Даня оробел. Он чувствовал, что до этого дойдет, но целоваться не умел совершенно: было два опыта, один шуточный, другой посерьезней, но оба раза девушки были еще младше и невинней, вырывались, в конце концов все кончалось борьбой, редким касанием губ, взамен предлагались щеки, – словом, стыд, детство.

Он огляделся. Никого не было. Девочка с шаром ушла. Острова были пустынны в этот час, в это время. Варга прислонилась к дубу и смотрела с вызовом.

Даня отважно закрыл глаза, широко открыл рот и ринулся к неиспытанному, но она уперлась руками ему в грудь, тихо смеясь.

– Какой страшный. Не так. Стой смирно.

Он попытался ее обнять.

– Смирно стой. Глаза открой, я не страшная. Теперь учись.

Она осторожно, очень тихо стала целовать его в углы губ, обдавая его слабым запахом повидла и все той же амбры, несколько раз лизнула, один раз больно куснула. Он дернулся.

– Не дергаемся, стоим прямо, – проворковала она.

Даня кивнул, чувствуя себя идиотом.

– Целоваться, – приговаривала Варга воркующим шепотом, – надо не так, как будто ты ешь девушку, а так, будто сдуваешь пыльцу с бабочки. Девушка не еда, девушка – бабочка.

Сейчас она разнежит меня, понял Даня, а потом – как того дракона…

– Девушка все сделает сама, – приговаривала Варга, обнимая его за шею. Тут он утратил всякую сдержанность и принялся-таки целовать ее куда попало – в глаза, в холодный нос, в горячий рот, ускользавший и уклонявшийся.

– Ничего не умеет, совершенно дикий, – сказала Варга. – Понравилось, что ли? Хватит. Хватит, я сказала, не то больше никогда!

Он смиренно застыл.

– Глина полезла, – повторила она загадочно. – Ну а хоть бы и глина? Пошли. Никого не осталось приличных, но на два раза сгодишься. Сегодня больше ничего не будет. Я сама к тебе теперь приду. Ты где живешь?

Даня, с трудом ворочая пересохшим языком, сказал.

– Там и сиди, и жди. – Она расхохоталась. – Ладно, веди меня домой, тут скоро станет темно и страшно. Вылезут ужасные насильники, меня изнасилуют, а тебя сожрут.

– Слушай! – не выдержал Даня. – Ты чего-нибудь другого можешь ждать от людей?

– А что со мной еще можно делать? – изумилась она. – Жрать меня неинтересно, я худая.

– Ты очень милая все-таки, – сказал он.

– Что значит – «все-таки»? Два раза поцеловал и думает, все можно. Ты прах мой недостоин целовать, понял? Прах!

– Прах – это останки, – пояснил Даня.

– Вот-вот, я это и хочу сказать. Останки целовать недостоин. Пошли, я замерзла.

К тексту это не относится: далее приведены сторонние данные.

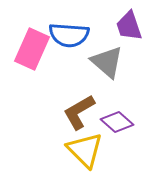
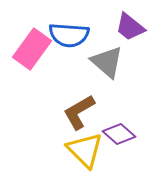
purple trapezoid: moved 1 px right, 1 px down; rotated 32 degrees counterclockwise
pink rectangle: rotated 12 degrees clockwise
purple diamond: moved 2 px right, 12 px down
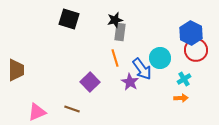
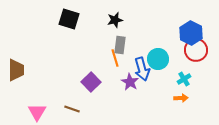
gray rectangle: moved 13 px down
cyan circle: moved 2 px left, 1 px down
blue arrow: rotated 20 degrees clockwise
purple square: moved 1 px right
pink triangle: rotated 36 degrees counterclockwise
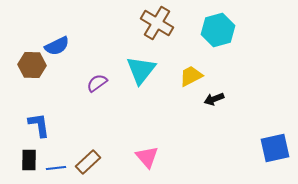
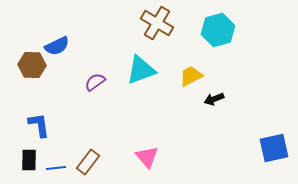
cyan triangle: rotated 32 degrees clockwise
purple semicircle: moved 2 px left, 1 px up
blue square: moved 1 px left
brown rectangle: rotated 10 degrees counterclockwise
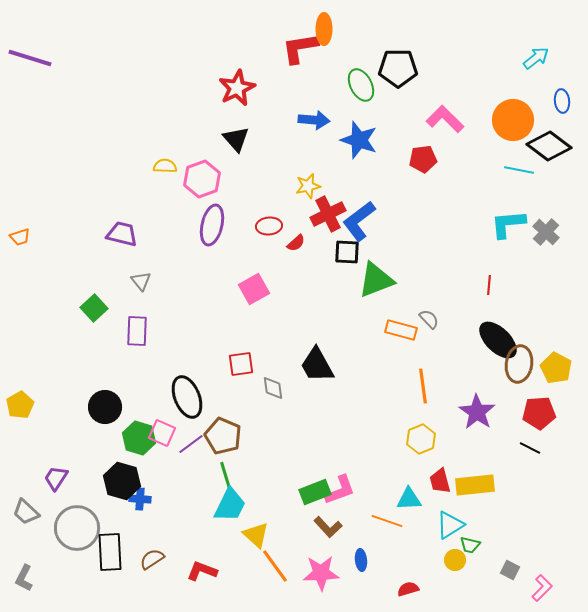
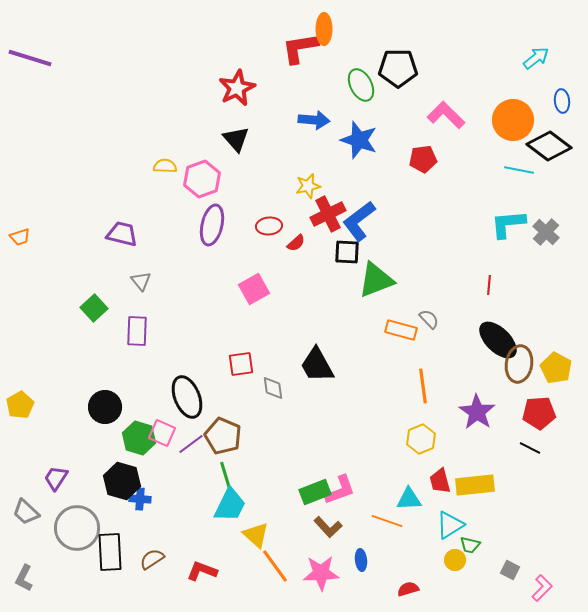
pink L-shape at (445, 119): moved 1 px right, 4 px up
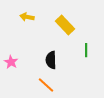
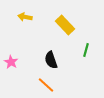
yellow arrow: moved 2 px left
green line: rotated 16 degrees clockwise
black semicircle: rotated 18 degrees counterclockwise
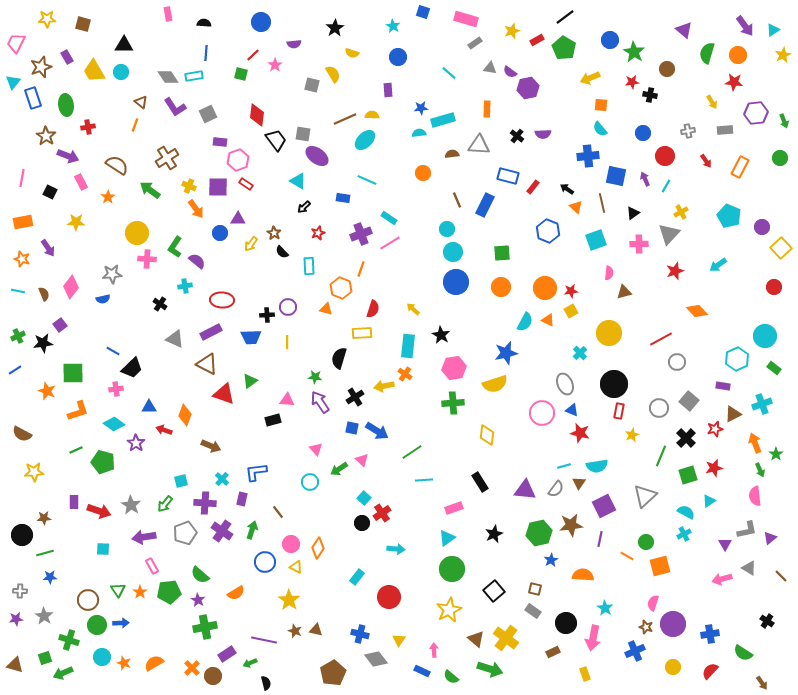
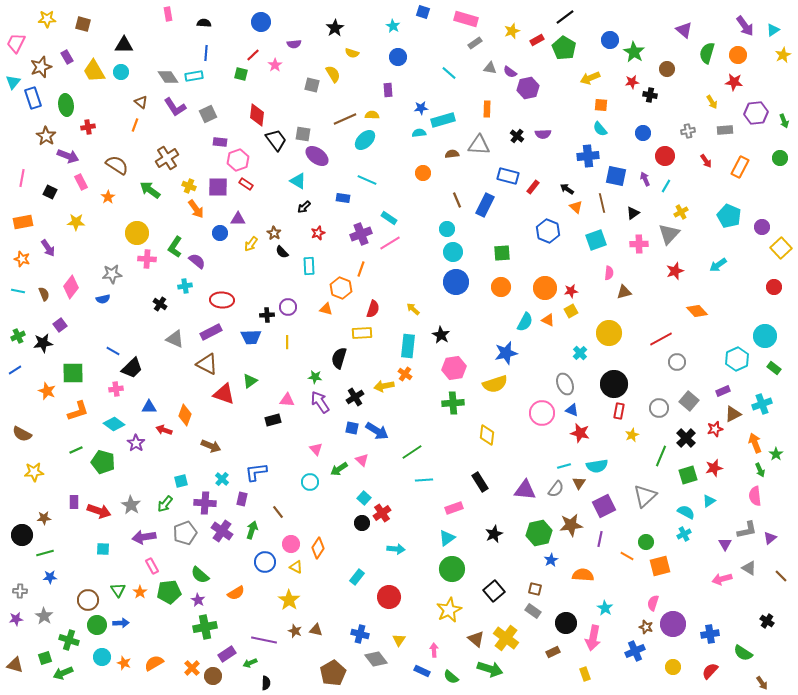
purple rectangle at (723, 386): moved 5 px down; rotated 32 degrees counterclockwise
black semicircle at (266, 683): rotated 16 degrees clockwise
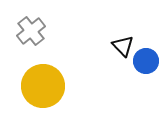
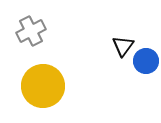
gray cross: rotated 12 degrees clockwise
black triangle: rotated 20 degrees clockwise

Он стянул с себя куртку и укутал ее.

– Теплый, – сказала она неодобрительно. Видимо, в ее лексиконе это было такое же ругательное слово, как у апостола Павла, – но куртку приняла. Все ругают теплых, и всем они нужны, когда станет холодно.

3

О сне, разумеется, не могло быть и речи. Ему немедленно надо было рассказать о Варге и обо всем, что было, кому угодно. Но дядя спал, в о том, чтобы сунуться к Поленову, Даня не помышлял даже в эйфории. Некоторое время он метался по кухне, выходил на лестницу, пробуя курить, кашлял и с головокружением возвращался в комнату. Дядя тяжело ворочался, всхрапывал, открывал мутные глаза и бормотал невнятное – кажется, из ролей: «Оставь, оставь… Там быть не может ничего, где может не быть ничто…» – и вдруг, осмысленно, ясно: «Нужно другое, но другого нет. Другого нет! Маленький дом среди деревьев, темных деревьев» – и оседал снова.

Тлела, зеленела, светилась дальней оранжевой полосой над городом весенняя ночь, в приоткрытое окно веяло сладкой гнилью близкой воды, и вся комната была полна вешним, исконно питерским запахом гнили и похоти, размножения и разложения. Все это плотские дела, но ничто не цветет так узорчато, как плесень. Зеленая, оранжевая висела над городом весна, ночь желания и презрения, посула и обмана, и текучая вода лгала каждым бликом. Не было никакой возможности молчать. Надо было написать какие угодно слова, хоть кому-то – и Даня вспомнил Григория, с которым никогда не сказал двух слов, Григория, говорившего «экзоистика». Он был отчаянный, беспримесный дурак, претенциозный и скучный, но что поделать, если больше написать было некому. Даня уселся к столу и, не зажигая лампы, чтобы не тревожить дядю, принялся сочинять в несвойственном ему панибратски-гусарском духе письмо о своей любви.

«Salut, mon vieux»[13]13
  Привет, старина (фр.).


[Закрыть]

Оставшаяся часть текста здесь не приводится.